**TASK PROMPT:**
Count the lines below that contain the word "front", and report only that number.
╭─ DATA SHOWN
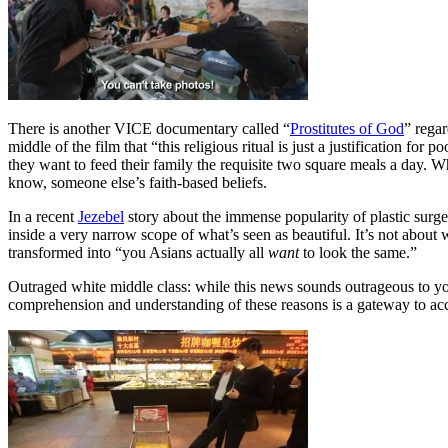
There is another VICE documentary called “
Prostitutes of God
” regar
middle of the film that “this religious ritual is just a justification fo
they want to feed their family the requisite two square meals a day. W
know, someone else’s faith-based beliefs.
In a recent
Jezebel
story about the immense popularity of plastic surg
inside a very narrow scope of what’s seen as beautiful. It’s not about wha
transformed into “you Asians actually all
want
to look the same.”
Outraged white middle class: while this news sounds outrageous to you,
comprehension and understanding of these reasons is a gateway to ac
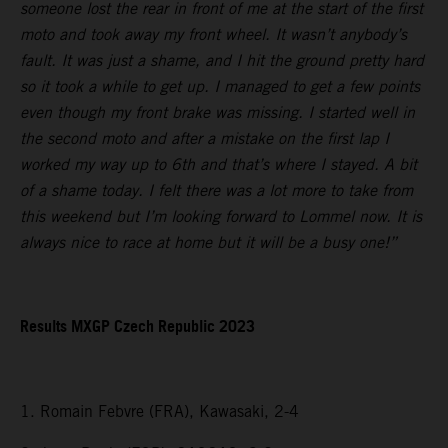
someone lost the rear in front of me at the start of the first
moto and took away my front wheel. It wasn’t anybody’s
fault. It was just a shame, and I hit the ground pretty hard
so it took a while to get up. I managed to get a few points
even though my front brake was missing. I started well in
the second moto and after a mistake on the first lap I
worked my way up to 6th and that’s where I stayed. A bit
of a shame today. I felt there was a lot more to take from
this weekend but I’m looking forward to Lommel now. It is
always nice to race at home but it will be a busy one!”
Results MXGP Czech Republic 2023
1. Romain Febvre (FRA), Kawasaki, 2-4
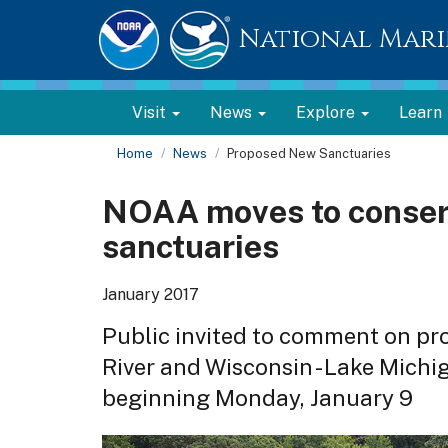
National Mari
Visit
News
Explore
Learn
Home
News
Proposed New Sanctuaries
NOAA moves to conser
sanctuaries
January 2017
Public invited to comment on pr
River and Wisconsin - Lake Michi
beginning Monday, January 9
╰─
**RESULT OF THE TASK:**
3